NHS England announced that it was devolving responsibility for GP IT to clinical commissioning groups in June last year.

A spokesperson for NHS England said financial planning and budget allocations had now been devolved to its 27 area teams.

“An indicative budget of £186 million has been allocated for GP IT and other primary care IT services. The budget available for primary care IT in 2013-14 matches levels in 2012-13,” the spokesperson said.

EHI established in February that the total allocation would be £186m, spread between 211 CCGs. This figure was based on reported spend by primary care trusts on GP IT.

However, a document released under the Freedom of Information Act revealed a massive disparity in reported expenditure nationwide.

The ‘GP IT Summary’ showed that Wiltshire PCT, which had a population of 450,000, reported spending of just £225,000 annually, or 50p per person.

In contrast, Liverpool PCT was reported as spending £4.2m a year for a population of 450,000, equaling nearly £10 per patient.

The disparity prompted a negotiator for the BMA’s GP Committee, Dr Chaand Nagpaul, to warn of a “postcode lottery” of IT support in primary care.

He said CCGs should have an opportunity to check the reported budget for their area and verify its accuracy.

NHS England said its area teams were working with CCGs to “verify budget requirements and secure appropriate service level agreements with IT providers”. However, the overall budget of £186m was set for the year.

Dr Nagpaul said CCGs did not have any direct control over the GP IT resource.

“It’s important to recognise that there’s no reality to the government’s statement that GP IT has been devolved to CCGs. It hasn’t. It’s actually been devolved to area teams and they are clearly not in control of the IT budget,” he said.

He was concerned that PCTs had provided information about their GP IT spend when they were being run-down.

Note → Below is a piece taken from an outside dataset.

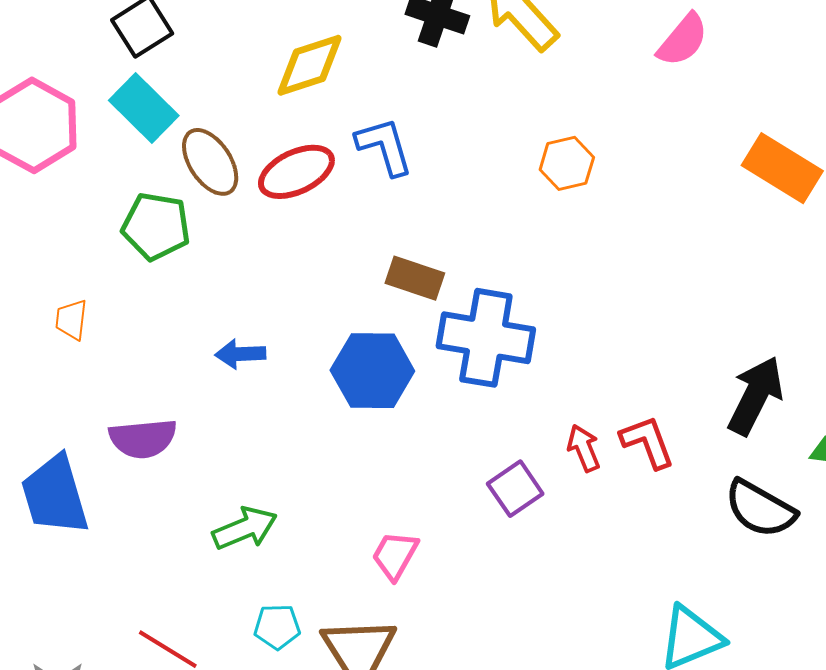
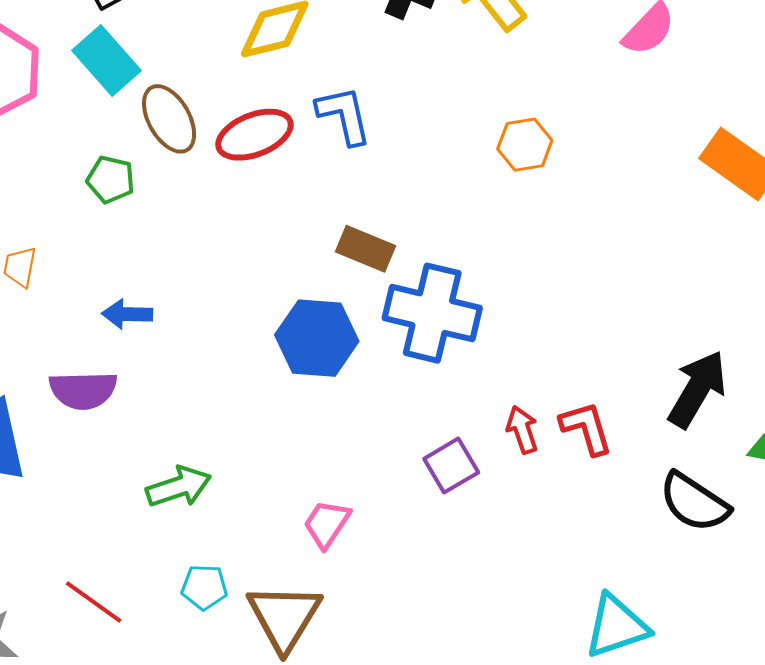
green pentagon: (156, 226) -> (111, 179), size x0.7
blue arrow: (240, 354) -> (127, 314), moved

“Organisations were under-staffed, so it is important to ensure that the overall budget is accurate,” explained Dr Nagpaul.

In many cases the CCG boundaries were different to those of the PCT, making it especially important for commissioners to verify that the funding level for their area was appropriate.

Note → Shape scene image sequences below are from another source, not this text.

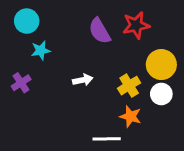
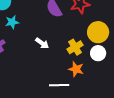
white arrow: (83, 80) -> (42, 43), turned 48

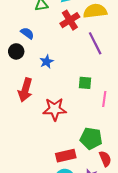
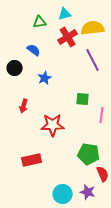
blue semicircle: (27, 33) -> (34, 50), moved
red arrow: (25, 90) -> (24, 106), size x0.6
red rectangle: (66, 156) -> (32, 160), moved

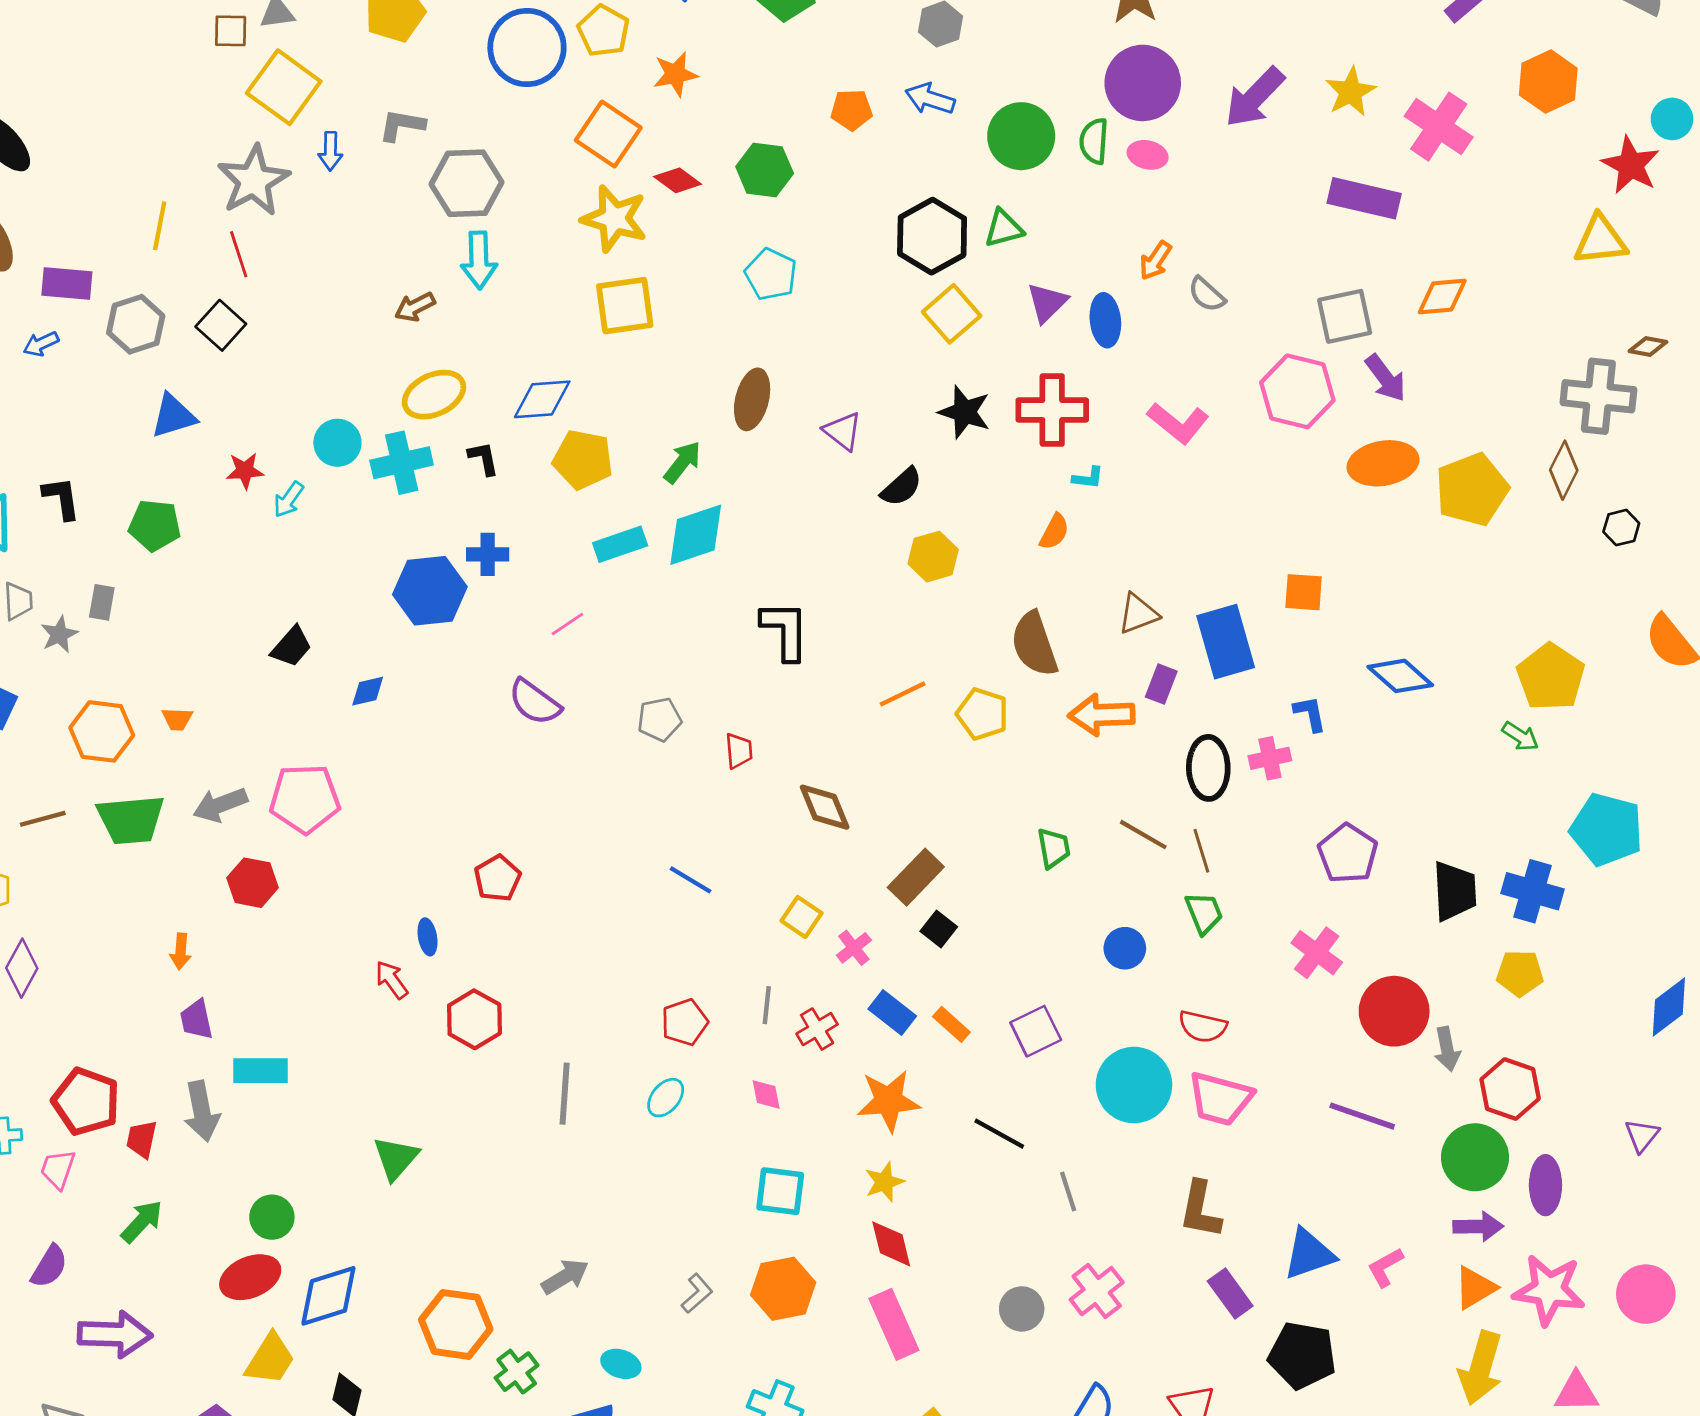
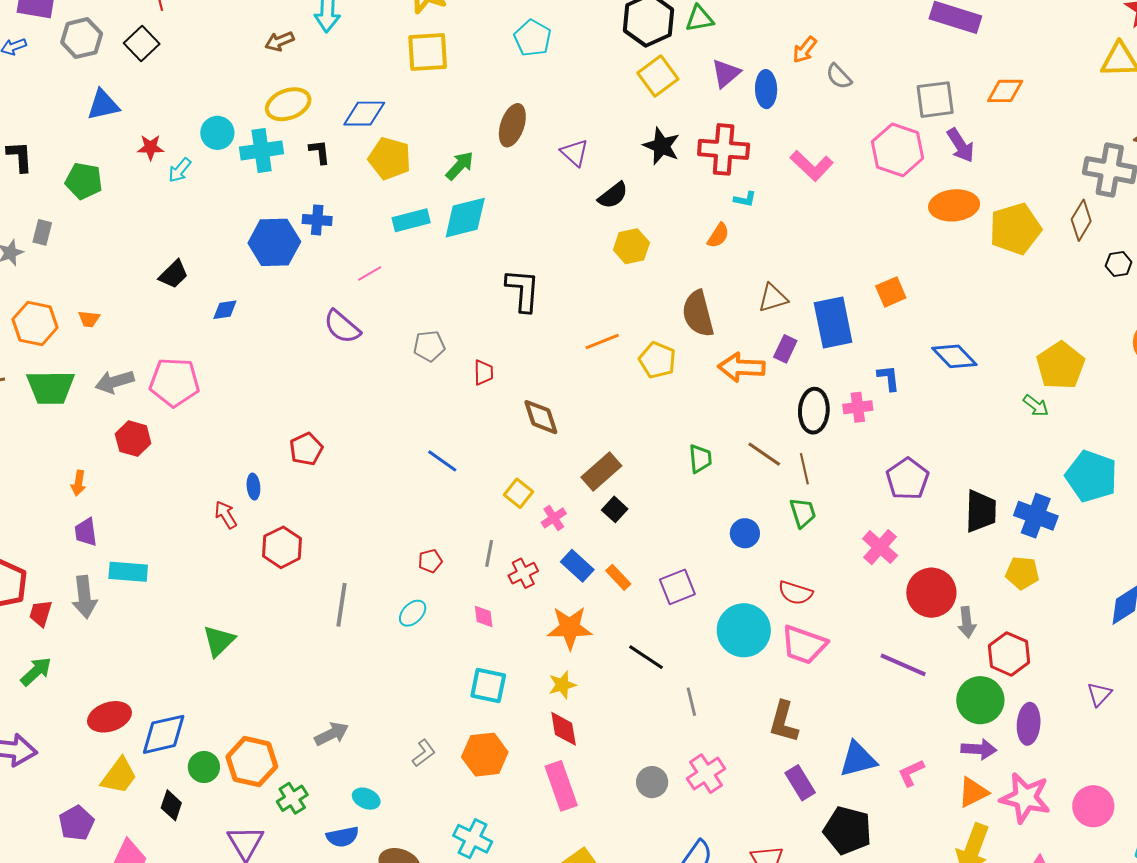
orange square: (1304, 592) -> (891, 292), turned -32
red pentagon: (685, 1022) -> (430, 561), size x0.7
green circle: (272, 1217) -> (204, 767), moved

Dr Paul Cundy, joint chairman of the BMA and RCGP’s joint IT committee, said NHS England had devolved IT funding to the local area teams, but the message from CCGs was that they had not received the money.

“I would remind CCGs that the IT operating framework from the NHS Commissioning Board confirmed that GP IT spending would be ring-fenced for the next two years,” he said.

Dr Cundy added that there needed to be a much clearer process and a more standardised mechanism for working out GP IT expenditure across the country.

“I’m concerned that there seems to be such a lot of variation,” he explained.

“What this suggests to me is that PCTs aren’t accounting for what they have got in the same way.

“It’s very clear that there’s not a ten-fold difference in use of IT across the country, but there’s a ten-fold difference in funding levels and it’s all to do with the fact that they haven’t filled in their forms properly.

“If the CCGs get the money they want it will be fine, but we don’t know until CCGs get the money,” Dr Cundy said.